In the workshop, I’ve been busy varnishing a Stradivari model cello and another Guarneri violin on order.  My assistant in the next room is making a copy of a viola made by G.P. Maggini in Brescia from the early 1600’s.

The work of Stradivari and Guarneri vary in many ways but the construction methods used were most likely very similar. Both makers worked in Cremona with their houses on the same street using methods developed earlier by the Amati family.
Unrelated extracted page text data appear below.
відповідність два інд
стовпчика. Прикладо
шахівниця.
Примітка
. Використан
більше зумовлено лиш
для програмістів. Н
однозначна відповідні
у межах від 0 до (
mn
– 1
In Brescia, just 50km away from Cremona,  the makers had their own tradition and methods of making instruments.  So I wanted to have the Maggini model viola made using a different method than the violin and cello – not just a Brescian style viola made in a Cremonese way.


A key element of the Cremonese method is the internal form. Above are the sides of my next Guarneri copy. The sides were built around an internal form. Once the sides are complete, the form is removed to be used for the next violin. This gives some consistency to the  shape and dimensions of each violin.

As a contrast the Maggini viola was most likely built with no form. So the method we used began with carving the outside and inside of the back and gluing the sides directly to the back. (see 2 photos below)


Once the sides were finished, they were traced onto the wood for the front. The front was carved and glued to the sides, closing the box, leaving only the final edges and purfling to finish.  Maggini may have used this method and judging from the asymmetry in the shape of his instruments he didn’t use an internal form.


(Though it has been proposed that Maggini may have used a small form to make the C’bout ribs because the consistent shape and size of middle bout seen on his violins and violas. We did experiment with this as well.)

The aim in using methods that the original makers may have used is to capture the feel of the original instrument, both in appearance and sound.  It’s also interesting to test the theories of construction methods proposed by my colleagues to see how they work in practice and raise our own level of expertise.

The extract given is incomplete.